Disziplin muss anders hergestellt werden, und da ist ein EWS bei Licht gesehen keine gute Idee. Der IWF dagegen hat die Erfahrung aus vielen Finanzkrisen, und er hat auch die Kraft, Strukturreformen durchzusetzen, auch in Griechenland. Wer ein Drittel seiner Arbeitnehmer im öffentlichen Dienst mit 14 Monatsgehältern beschäftigt und 14 gesetzliche Feiertage kennt, der lebt zu üppig. Vermutlich käme Griechenland sogar ohne Steuererhöhungen aus, wenn die Finanzämter funktionieren würden. Aber dem griechischen Fiskus sind angeblich nur 5.000 Menschen bekannt, die mehr als 100 000 Euro im Jahr verdienen. Kann das sein?

Wehret den Anfängen!

Anlass für Strukturreformen bietet Griechenland also genug. Und der IWF kann sie durchsetzen, weil er sein Geld nur in Tranchen nach dem Erfolg solcher Reformen zahlt. Die Euro-Finanzminister sollten ihren politischen Widerstand gegen einen Gang Athens nach Washington schleunigst aufgeben.

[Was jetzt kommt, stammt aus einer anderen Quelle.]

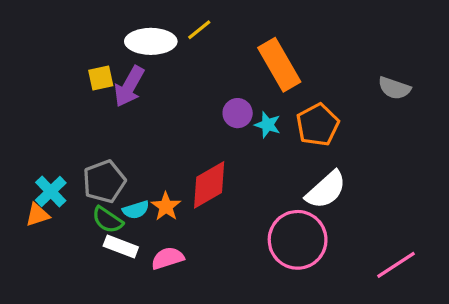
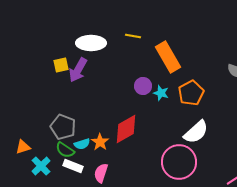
yellow line: (199, 30) -> (133, 36), moved, turned 49
gray pentagon: (104, 181) -> (63, 127), turned -30
cyan cross: (51, 191) -> (41, 166), moved
pink semicircle: (168, 258) -> (101, 173), turned -54

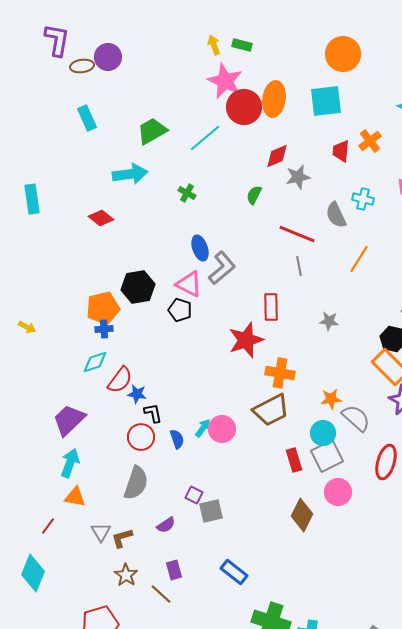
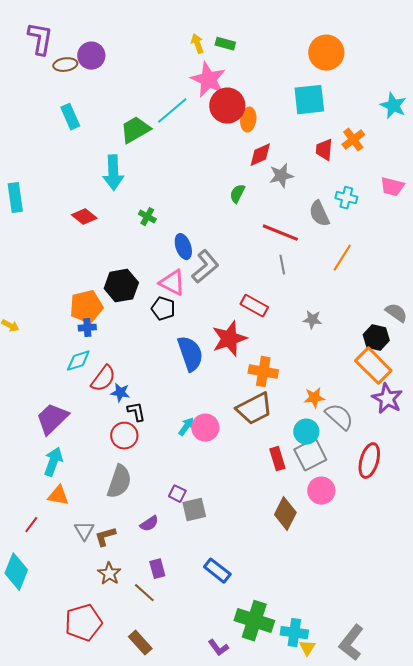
orange ellipse: (274, 99) -> (248, 120), moved, size x0.7
cyan line: (205, 138) -> (172, 111), moved
cyan arrow: (130, 174) -> (113, 173), turned 96
green cross: (187, 193) -> (147, 217), moved
red rectangle: (271, 307) -> (254, 306), turned -60
blue semicircle: (177, 439) -> (190, 354), moved, size x1.8

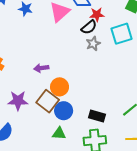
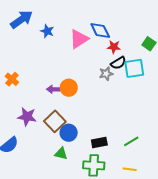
black semicircle: (89, 27) -> (118, 63), moved
orange circle: (60, 87) -> (69, 88), moved
black rectangle: (97, 116) -> (99, 143), turned -35

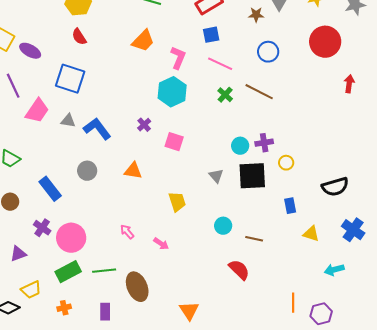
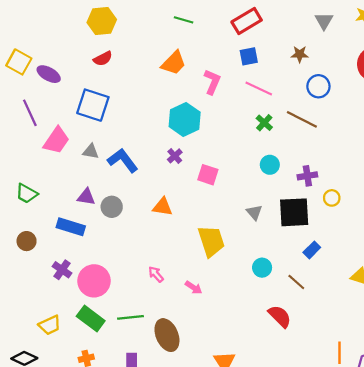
brown star: (256, 15) -> (300, 54), moved
red semicircle: (79, 37) -> (103, 59), turned -84
blue circle: (268, 52) -> (318, 86), moved
cyan hexagon: (172, 92) -> (185, 119), moved
cyan circle: (240, 146) -> (270, 165), moved
blue rectangle: (50, 189) -> (71, 227), turned -35
yellow trapezoid: (177, 202) -> (211, 241), size x1.4
blue rectangle: (290, 206) -> (312, 250), moved, turned 56
brown line: (254, 239) -> (296, 282), turned 30
purple triangle: (18, 254) -> (86, 197), moved, turned 30
green rectangle: (68, 272) -> (91, 318), turned 65
yellow trapezoid: (31, 290) -> (50, 325), moved

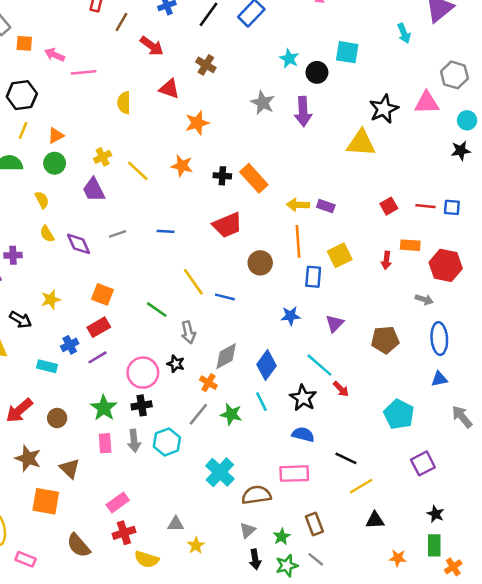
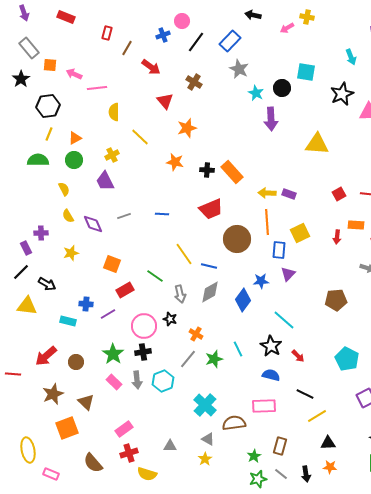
cyan star: (289, 59) -> (256, 93), moved
red triangle: (169, 89) -> (165, 101), turned 30
yellow semicircle: (124, 103) -> (114, 112), moved
gray star: (263, 103) -> (239, 69), moved
black star: (384, 109) -> (342, 94), moved
yellow line: (138, 171) -> (140, 137), moved
brown circle: (260, 263) -> (237, 239), size x1.4
yellow star: (51, 299) -> (71, 253), moved
purple triangle: (335, 323) -> (288, 274), moved
red rectangle: (99, 327) -> (125, 290), moved
blue cross: (70, 345) -> (86, 304), turned 32
gray diamond: (226, 356) -> (210, 292), moved
blue diamond: (266, 365) -> (243, 300), moved
red arrow: (341, 389) -> (298, 356), moved
green star: (231, 414) -> (214, 359), turned -30
pink rectangle: (105, 443) -> (114, 382), turned -42
brown star: (28, 458) -> (53, 394), turned 30
orange square: (46, 501) -> (67, 428), turned -30
brown rectangle: (314, 524) -> (280, 446), turned 36
gray triangle: (248, 530) -> (208, 439), moved, turned -48
yellow star: (196, 545) -> (205, 459), moved
orange star: (398, 558) -> (330, 467), moved
black arrow: (255, 559) -> (306, 474), moved

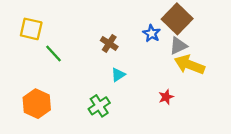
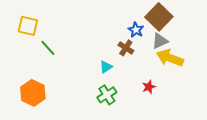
brown cross: (109, 43) -> (126, 48), moved
green cross: (99, 106) -> (107, 95), moved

Denn er beruht auf falsch verstandener Eitelkeit. Nicht der Euroclub würde einen politischen Offenbarungseid leisten, sondern Athen. Athen muss den Gang nach Canossa antreten - schließlich hat es auch den Artikel 125 des EU-Vertrags von Lissabon unterschrieben. Wie sagte es neulich Hans-Werner Sinn, der Präsident des Münchener Ifo-Instituts? "Wenn die jetzige EU erst einmal das Mandat erhält, Vermögen in Europa umzuverteilen, dann wird es kein Halten mehr geben." Also: Wehret den Anfängen!